Orit (and anthony if you're not busy),
I forgot to respond to this very important comment:
On 02/13/2013 03:46 AM, Orit Wasserman wrote:
Are you still using the tcp for transferring device state? If so you
can call the tcp functions from the migration rdma code as a first
step but I would prefer it to use RDMA too.
This is the crux of the problem of using RDMA for migration: Currently
all of the QEMU migration control logic and device state goes through
the the QEMUFile implementation. RDMA, however is by nature a zero-copy
solution and is incompatible with QEMUFile.
Using RDMA for transferring device state is not recommended: Setuping an
RDMA requires registering the memory locations on both sides with the
RDMA hardware. This is not ideal because this would require pinning the
memory holding the device state and then issuing the RDMA transfer for
*each* type of device - which would require changing the control path of
every type of migrated device in QEMU.
Currently the Patch we submitted bypasses QEMUFile. It does just issues
the RDMA transfer for the memory that was dirtied and then continues
along with the rest of the migration call path normally.

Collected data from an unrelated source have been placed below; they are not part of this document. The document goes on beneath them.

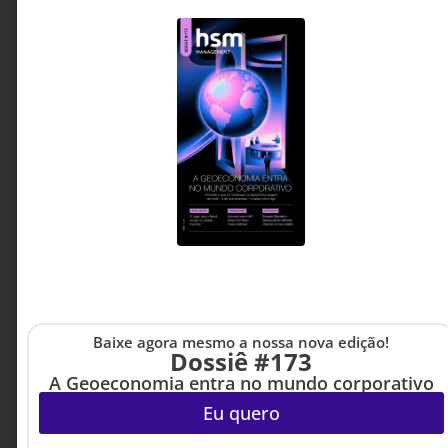
Baixe agora mesmo a nossa nova edição!
Dossiê #173
A Geoeconomia entra no mundo corporativo
Eu quero
LIDERANÇA
,
CULTURA
14 DE JULHO DE 2026 18H00
ORGANIZACIONAL
,
INOVAÇÃO &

In an ideal world, we would prefer a hyrbid approach, something like:
*Begin Migration Iteration Round:*
1. stop VCPU
2. start iterative pass over memory
3. send control signals (if any) / device state to QEMUFile
4. When a dirty memory page is found, do:
a) Instruct the QEMUFile to block
b) Issue the RDMA transfer
c) Instruct the QEMUFile to unblock
5. resume VCPU
This would require a "smarter" QEMUFile implementation that understands
when to block and for how long.
Comments?
- Michael